O assassinato de Walker Cleves da Silva Santos, de apenas 13 anos, em São Raimundo Nonato, é mais do que uma tragédia pessoal e familiar. É o retrato cruel de um Estado onde a criminalidade avança, ocupa espaços antes pacatos e ameaça o direito básico de viver em paz.
Walker não morreu por “bala perdida”. A bala tinha dono, tinha origem, tinha direção. Alguém puxou o gatilho e decidiu disparar em via pública, sem se importar com quem estivesse por perto. O alvo era outro, mas o destino escolheu um inocente: um garoto que apenas brincava na rua, no mesmo bairro onde morava, no aconchego que deveria representar segurança.
A Polícia Militar informou que o acusado, Francisco Pereira da Silva, conhecido como “Cocó”, perseguia um homem chamado Janiel após uma discussão. Durante a fuga, o criminoso disparou várias vezes. Em uma dessas rajadas de violência, o projétil encontrou Walker, que tombou sem ter chance de defesa. A criança foi socorrida, mas não resistiu.
No velório, a comoção foi avassaladora. Os colegas de time fizeram um “último gol” em sua homenagem: a bola passou de pé em pé até tocar o caixão. Uma cena de cortar o coração e de expor, em sua dimensão mais dolorosa, a brutalidade de um crime que nunca deveria ter acontecido.
São Raimundo Nonato, uma cidade conhecida por sua história, cultura e tranquilidade, agora vive o luto e a indignação. Como aceitar que ruas onde crianças brincavam livremente se tornem palco de execuções e de vidas ceifadas pelo descaso e pela impunidade?
A criminalidade não escolhe mais apenas os grandes centros. Ela se infiltra em bairros, povoados e comunidades do interior, transformando a rotina das famílias em um permanente estado de medo. O crime, antes distante, agora bate à porta de qualquer um.
O caso de Walker escancara o esfacelamento do pacto social. Quando um menino de 13 anos é morto sem ser sequer o alvo principal, fica claro que o direito à infância foi sequestrado pela violência.

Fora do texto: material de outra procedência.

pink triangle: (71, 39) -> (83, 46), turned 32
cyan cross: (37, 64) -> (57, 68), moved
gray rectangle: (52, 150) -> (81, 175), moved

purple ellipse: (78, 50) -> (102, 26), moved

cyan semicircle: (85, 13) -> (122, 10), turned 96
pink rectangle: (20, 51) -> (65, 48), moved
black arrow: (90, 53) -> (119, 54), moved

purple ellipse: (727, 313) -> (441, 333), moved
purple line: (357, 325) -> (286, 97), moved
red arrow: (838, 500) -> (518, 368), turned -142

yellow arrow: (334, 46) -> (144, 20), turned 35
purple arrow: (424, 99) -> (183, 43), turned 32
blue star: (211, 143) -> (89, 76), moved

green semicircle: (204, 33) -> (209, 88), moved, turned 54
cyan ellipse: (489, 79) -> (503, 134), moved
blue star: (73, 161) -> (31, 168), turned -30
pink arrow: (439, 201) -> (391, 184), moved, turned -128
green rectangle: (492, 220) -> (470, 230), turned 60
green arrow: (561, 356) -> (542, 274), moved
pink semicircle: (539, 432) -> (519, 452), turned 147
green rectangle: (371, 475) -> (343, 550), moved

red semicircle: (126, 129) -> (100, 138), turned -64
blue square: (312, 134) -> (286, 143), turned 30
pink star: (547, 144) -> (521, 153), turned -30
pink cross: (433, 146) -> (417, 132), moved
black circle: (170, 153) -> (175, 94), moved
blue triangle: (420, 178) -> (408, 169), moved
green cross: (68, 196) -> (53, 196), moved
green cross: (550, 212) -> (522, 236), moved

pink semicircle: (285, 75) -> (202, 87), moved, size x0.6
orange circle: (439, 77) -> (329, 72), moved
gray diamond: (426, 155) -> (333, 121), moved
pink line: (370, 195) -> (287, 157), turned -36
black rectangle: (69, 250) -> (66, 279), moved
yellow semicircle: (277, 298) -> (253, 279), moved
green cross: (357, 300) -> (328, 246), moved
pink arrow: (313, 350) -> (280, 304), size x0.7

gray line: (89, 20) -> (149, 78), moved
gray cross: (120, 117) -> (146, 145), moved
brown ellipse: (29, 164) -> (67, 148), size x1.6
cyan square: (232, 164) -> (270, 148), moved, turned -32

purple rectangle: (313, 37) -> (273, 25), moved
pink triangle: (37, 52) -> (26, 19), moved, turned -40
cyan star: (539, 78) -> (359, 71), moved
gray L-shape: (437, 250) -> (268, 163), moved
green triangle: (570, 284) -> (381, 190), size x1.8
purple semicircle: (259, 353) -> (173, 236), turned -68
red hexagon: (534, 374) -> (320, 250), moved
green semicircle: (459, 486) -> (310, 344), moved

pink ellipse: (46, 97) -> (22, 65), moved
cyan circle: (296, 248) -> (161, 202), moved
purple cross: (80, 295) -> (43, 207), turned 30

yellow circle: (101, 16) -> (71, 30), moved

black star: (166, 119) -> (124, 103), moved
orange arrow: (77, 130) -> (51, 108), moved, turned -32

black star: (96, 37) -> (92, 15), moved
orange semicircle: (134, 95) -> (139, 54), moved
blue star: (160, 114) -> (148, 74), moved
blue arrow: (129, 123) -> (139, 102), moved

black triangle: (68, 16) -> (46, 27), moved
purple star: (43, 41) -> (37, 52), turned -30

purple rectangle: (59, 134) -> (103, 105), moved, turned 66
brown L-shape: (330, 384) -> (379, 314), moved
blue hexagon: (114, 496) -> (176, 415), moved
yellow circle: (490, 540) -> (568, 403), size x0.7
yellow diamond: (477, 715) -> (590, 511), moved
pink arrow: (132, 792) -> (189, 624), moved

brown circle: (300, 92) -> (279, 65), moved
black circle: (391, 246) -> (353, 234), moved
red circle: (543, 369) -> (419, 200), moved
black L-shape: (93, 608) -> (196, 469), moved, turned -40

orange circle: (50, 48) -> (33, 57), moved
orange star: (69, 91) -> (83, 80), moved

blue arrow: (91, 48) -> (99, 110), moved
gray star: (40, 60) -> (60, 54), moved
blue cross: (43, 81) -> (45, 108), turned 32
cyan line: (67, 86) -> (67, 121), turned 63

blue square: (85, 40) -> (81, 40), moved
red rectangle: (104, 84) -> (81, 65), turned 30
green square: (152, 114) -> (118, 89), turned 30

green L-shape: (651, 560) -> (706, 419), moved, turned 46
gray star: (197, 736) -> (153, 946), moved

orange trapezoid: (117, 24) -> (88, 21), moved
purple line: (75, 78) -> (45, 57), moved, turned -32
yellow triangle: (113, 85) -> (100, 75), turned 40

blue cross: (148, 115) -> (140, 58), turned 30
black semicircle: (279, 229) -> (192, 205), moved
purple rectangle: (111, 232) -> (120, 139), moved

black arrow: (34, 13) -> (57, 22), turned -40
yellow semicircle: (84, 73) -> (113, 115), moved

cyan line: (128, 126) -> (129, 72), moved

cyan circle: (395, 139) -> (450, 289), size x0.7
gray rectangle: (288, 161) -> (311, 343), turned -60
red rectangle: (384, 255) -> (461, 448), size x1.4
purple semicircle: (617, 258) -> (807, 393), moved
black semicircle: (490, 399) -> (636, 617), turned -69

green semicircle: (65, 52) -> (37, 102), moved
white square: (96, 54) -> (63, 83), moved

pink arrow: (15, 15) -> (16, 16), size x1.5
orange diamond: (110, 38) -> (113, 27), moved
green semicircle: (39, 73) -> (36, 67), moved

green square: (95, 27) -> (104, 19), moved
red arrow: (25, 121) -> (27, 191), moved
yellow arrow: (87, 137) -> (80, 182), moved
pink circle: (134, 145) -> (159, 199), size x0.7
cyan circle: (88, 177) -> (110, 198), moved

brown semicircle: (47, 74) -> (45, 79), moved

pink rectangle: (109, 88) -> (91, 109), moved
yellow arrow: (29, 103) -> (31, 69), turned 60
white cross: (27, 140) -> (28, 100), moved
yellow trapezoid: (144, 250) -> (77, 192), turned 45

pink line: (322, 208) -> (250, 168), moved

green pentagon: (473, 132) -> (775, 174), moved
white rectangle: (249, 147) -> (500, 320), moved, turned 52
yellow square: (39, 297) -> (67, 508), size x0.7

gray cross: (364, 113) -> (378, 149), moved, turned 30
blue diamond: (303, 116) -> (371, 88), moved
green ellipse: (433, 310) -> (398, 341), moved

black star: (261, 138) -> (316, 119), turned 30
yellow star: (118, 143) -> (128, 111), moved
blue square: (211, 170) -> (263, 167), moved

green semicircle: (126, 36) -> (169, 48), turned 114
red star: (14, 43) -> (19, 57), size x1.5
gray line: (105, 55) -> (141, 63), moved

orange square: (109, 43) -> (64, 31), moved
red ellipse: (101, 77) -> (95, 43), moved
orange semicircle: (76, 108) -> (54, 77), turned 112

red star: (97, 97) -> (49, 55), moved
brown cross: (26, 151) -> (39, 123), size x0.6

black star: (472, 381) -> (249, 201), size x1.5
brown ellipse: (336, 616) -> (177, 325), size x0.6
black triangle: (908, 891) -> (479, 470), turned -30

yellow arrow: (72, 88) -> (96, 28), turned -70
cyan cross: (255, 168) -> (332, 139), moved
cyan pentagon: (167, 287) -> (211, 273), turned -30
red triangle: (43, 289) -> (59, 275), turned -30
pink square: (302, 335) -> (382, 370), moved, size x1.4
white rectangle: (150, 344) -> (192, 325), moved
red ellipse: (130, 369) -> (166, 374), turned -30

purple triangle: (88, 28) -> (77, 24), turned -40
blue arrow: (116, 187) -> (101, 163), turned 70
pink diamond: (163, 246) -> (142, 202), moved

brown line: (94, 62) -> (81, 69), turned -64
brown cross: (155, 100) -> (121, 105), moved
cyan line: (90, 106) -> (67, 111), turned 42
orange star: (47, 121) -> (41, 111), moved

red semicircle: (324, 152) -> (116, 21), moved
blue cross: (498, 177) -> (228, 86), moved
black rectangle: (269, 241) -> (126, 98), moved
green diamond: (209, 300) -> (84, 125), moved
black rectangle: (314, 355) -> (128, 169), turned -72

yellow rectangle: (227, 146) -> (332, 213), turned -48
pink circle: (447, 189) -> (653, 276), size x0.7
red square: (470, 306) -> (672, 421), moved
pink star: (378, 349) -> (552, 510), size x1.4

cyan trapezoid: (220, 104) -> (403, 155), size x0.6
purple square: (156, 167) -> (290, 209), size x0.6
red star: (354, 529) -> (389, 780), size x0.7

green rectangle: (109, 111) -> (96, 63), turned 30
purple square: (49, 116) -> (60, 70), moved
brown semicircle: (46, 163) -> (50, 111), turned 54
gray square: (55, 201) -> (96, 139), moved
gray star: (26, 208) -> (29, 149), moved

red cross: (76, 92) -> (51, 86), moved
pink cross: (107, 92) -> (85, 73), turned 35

A família, a escola, os amigos — todos foram atingidos junto com ele.
O assassino está foragido, mas sua prisão, por mais necessária que seja, não devolverá a vida de Walker. A grande questão é: quantos mais precisarão morrer até que o Estado enfrente de verdade o domínio do crime sobre a vida social?
Walker se foi cedo demais, vítima de uma guerra não declarada, mas sentida por todos. Seu nome não pode ser reduzido a mais uma estatística. Ele era filho, aluno, amigo, jogador de futebol. Era futuro. E esse futuro foi roubado com um disparo covarde.
A sociedade piauiense precisa gritar, cobrar e se mobilizar. Porque amanhã, se nada mudar, a bala pode ter outro nome, outro endereço, outra infância interrompida. E nenhuma família deveria carregar o peso de enterrar um filho por causa da irresponsabilidade armada de um criminoso.